If you’ve been distributing your content via dead trees for the past several decades, it’s probably difficult to think of yourself as anything but a ‘print publisher.‘ Likewise, if you’ve been distributing your content via the internet, it’s may be equally challenging to think of yourself as anything but a ‘digital publisher.‘
Even so, to thrive in the 21st century, most publishers will need to become channel agnostic. There are a growing number of channels through which content can be distributed and monetized.
None is perfect, but each has unique characterstics that can create opportunities if recognized and taken advantage of.
Unfortunately, many publishers are not channel agnostic. Even when they think of themselves as being ‘multichannel‘, their strategy consists of little more than trying to distribute their content in new channels in as close a fashion as possible to the way they distribute that content in the channel(s) they are most comfortable with.
That is not multichannel.
Focusing on sources of traffic, not quality of traffic.
From Twitter to Facebook, there is no doubt that social media has made a huge impact on the way content is distributed and discovered. But for publishers in the business of monetizing content, where your audience comes from is only part of the equation.
Not all audiences are created equal, and investing resources in initiatives that frequently target sites that deliver traffic that doesn’t doesn’t convert or stick around can be a huge mistake.

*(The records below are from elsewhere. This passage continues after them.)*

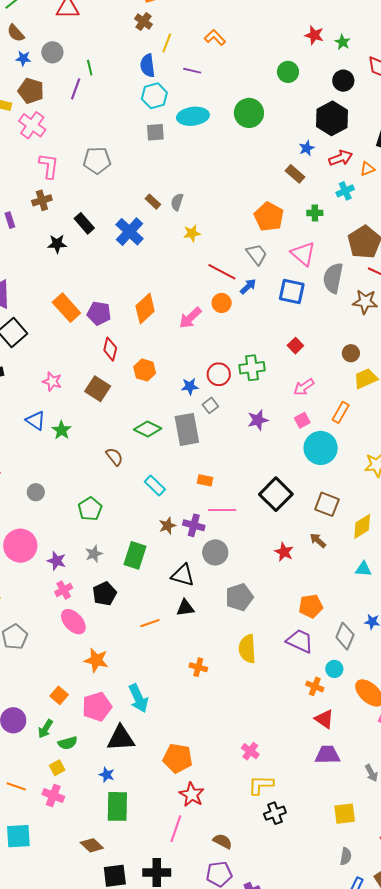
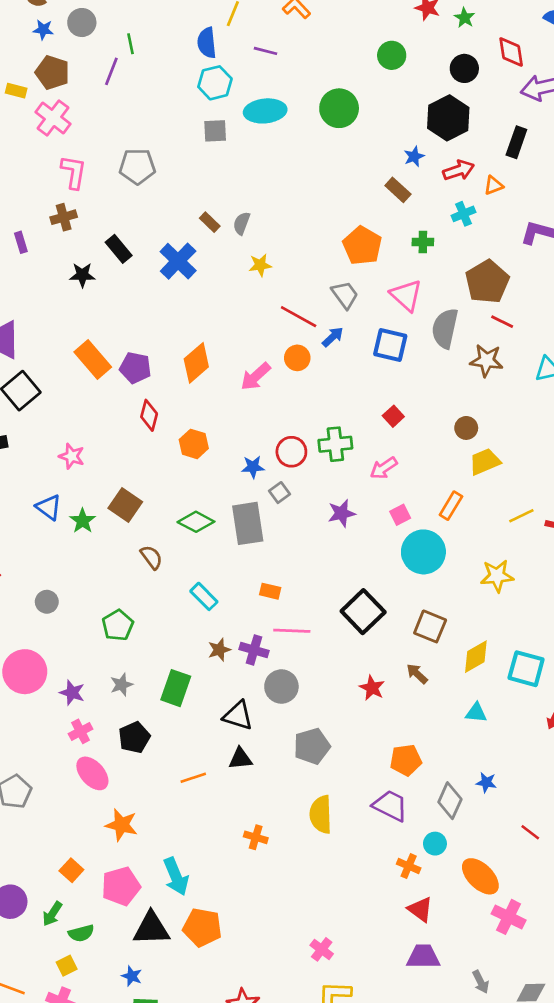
pink arrow: (304, 387) -> (384, 468), moved
brown square: (98, 389) -> (125, 505), moved
orange pentagon: (178, 758) -> (202, 927), moved

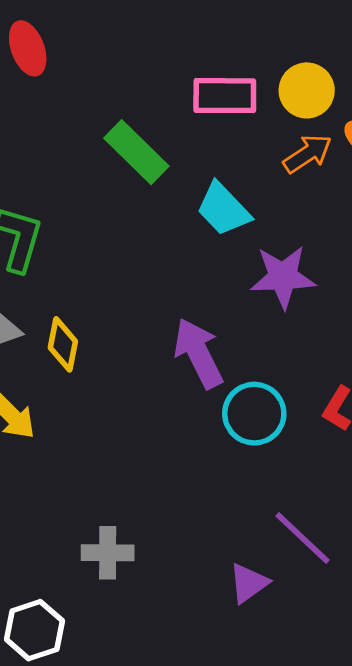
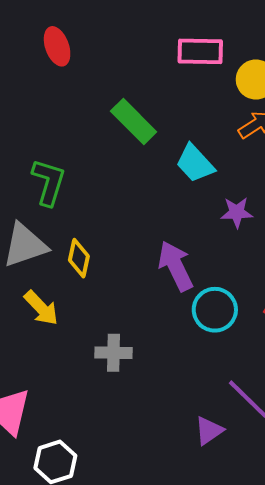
pink rectangle: (225, 96) -> (200, 51), moved
purple star: (283, 277) -> (237, 212), size x0.7
gray cross: (108, 553) -> (114, 353), moved

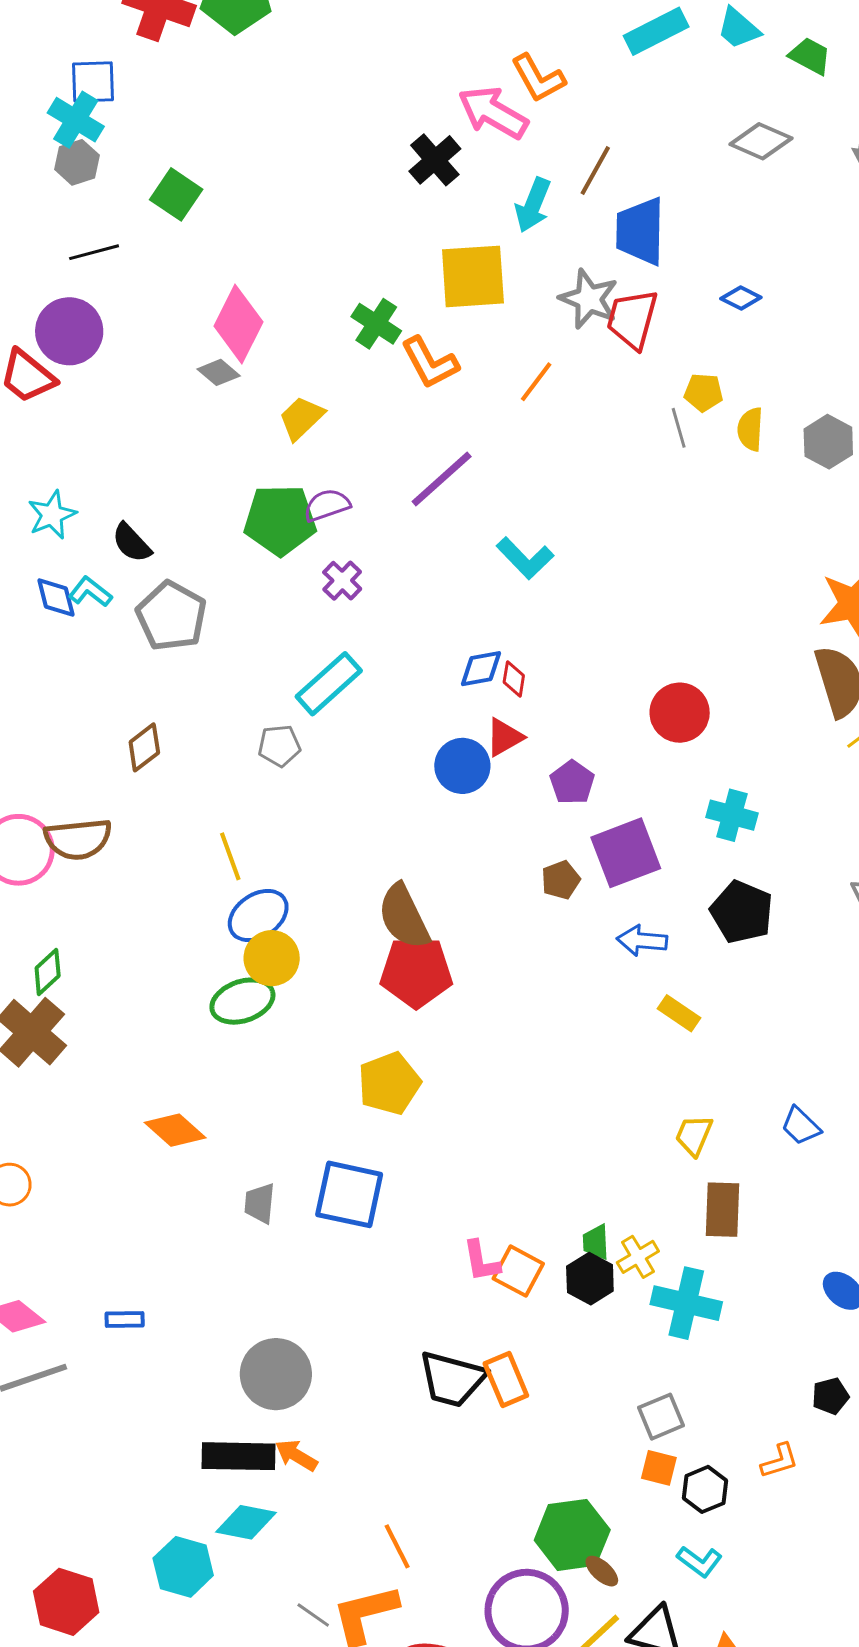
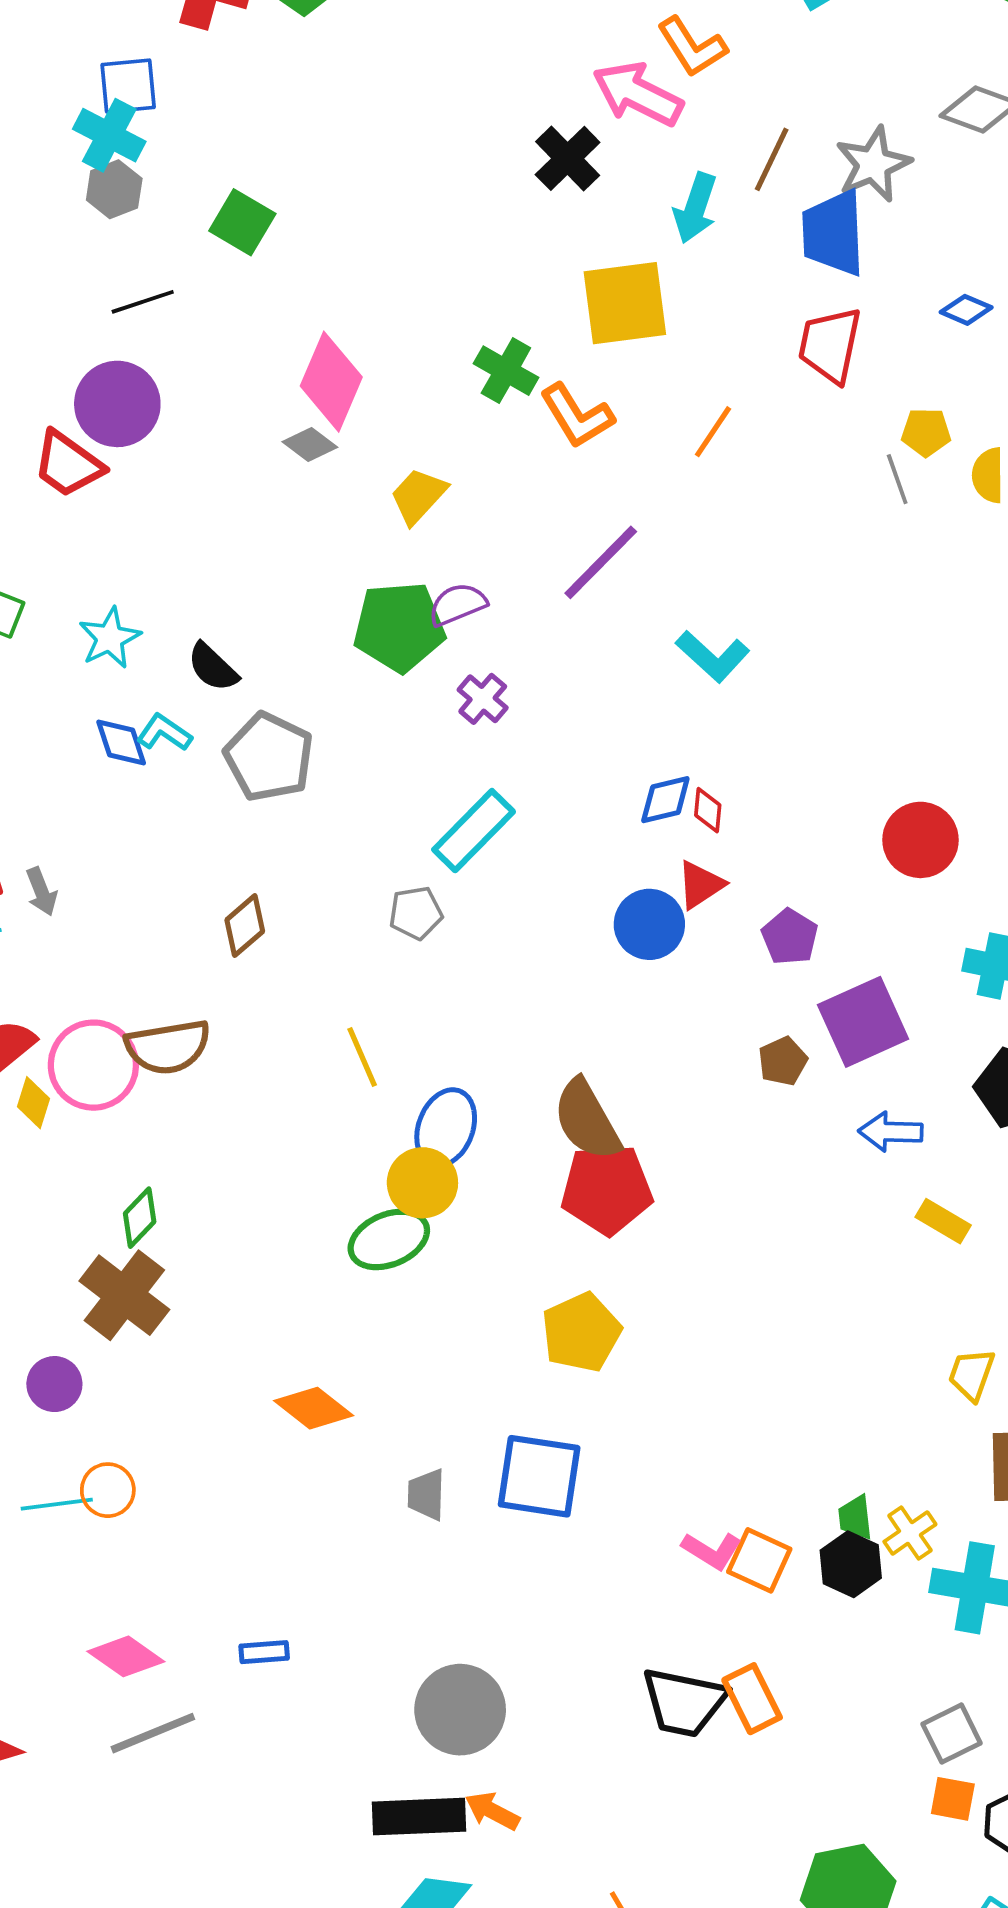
gray star: (589, 299) -> (873, 164), moved, turned 30
blue ellipse: (258, 916) -> (446, 1128), moved, turned -32
pink L-shape: (481, 1261) -> (712, 1551), turned -45

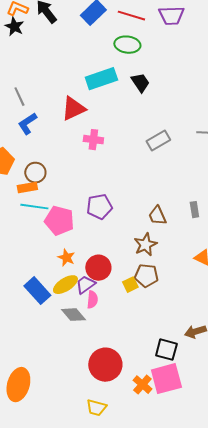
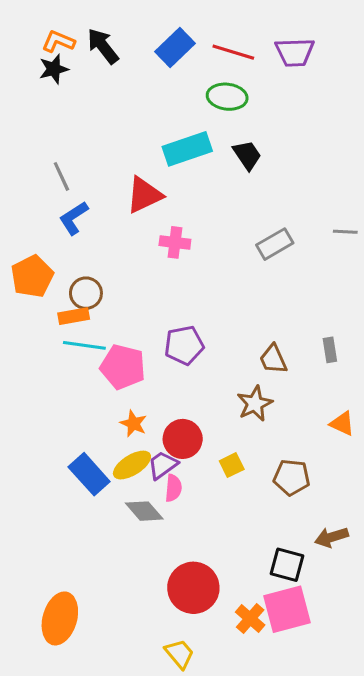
black star: (14, 27) -> (54, 69), turned 30
brown pentagon: (146, 276) -> (292, 477), moved
yellow trapezoid: (96, 408) -> (180, 654), turned -145

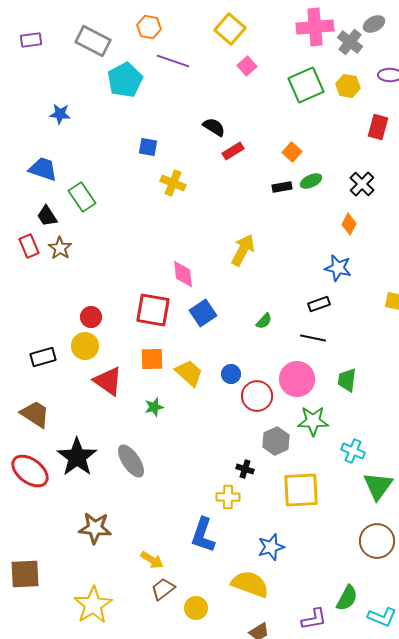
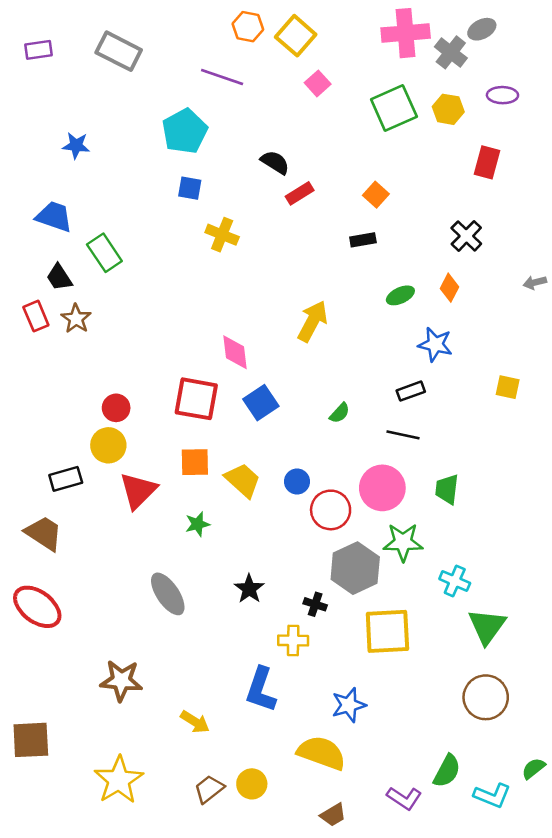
orange hexagon: (149, 27) -> (248, 27), moved
cyan pentagon: (125, 80) -> (185, 131), moved
green ellipse: (311, 181) -> (400, 295), moved
black rectangle: (43, 357) -> (66, 479), moved
red triangle: (108, 381) -> (138, 491), turned 40
gray hexagon: (276, 441) -> (355, 568), size x1.4
black star: (77, 457) -> (249, 589), moved, size x0.6
brown trapezoid: (163, 589) -> (209, 789), moved
purple L-shape: (314, 619) -> (404, 798), turned 44

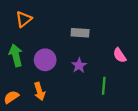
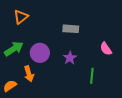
green arrow: (16, 55) -> (14, 49), turned 72
orange arrow: (39, 91) -> (29, 74), moved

Thinking revenue sharing is a viable substitute for investment.
Times are tough for many publishers, particularly traditional publishers. That often disincentivizes the kind of investments that are needed long-term in favor of revenue sharing relationships that don’t make sense long-term.
Take, for instance, the high-profile publishers partnering with OnSwipe to create native app-like experiences on the web for their iPad users. OnSwipe offers its ‘technology‘ free of charge in exchange for a share of advertising revenue.
Notwithstanding the the iPad is designed for web browsing, publishers who truly believe that iPad-specific websites are a necessity would be far better off building these themselves.
Maximizing ad impressions instead of optimizing yield.
When it comes to advertising, jacking up the number of ad impressions you serve usually has a negative impact on effective CPM. Unfortunately, many publishers do this, forgetting, of course, that yield is really what counts.
Thinking a pay wall is a paid content strategy.
Reality has sunk in for a growing number of publishers: ad revenue isn’t enough online. Instead of being the business model, it should be a part of a business model. Enter Pay Wall stage left.
There’s just one problem: many of the publishers erecting pay walls believe that a pay wall is a paid content strategy when it isn’t. Pay walls are only an access control mechanism, and as the New York Times demonstrates, an imperfect one at that.
Without a coherent strategy that looks at audience, pricing, etc., a pay wall in and of itself can do little to build a solid revenue stream from paid content.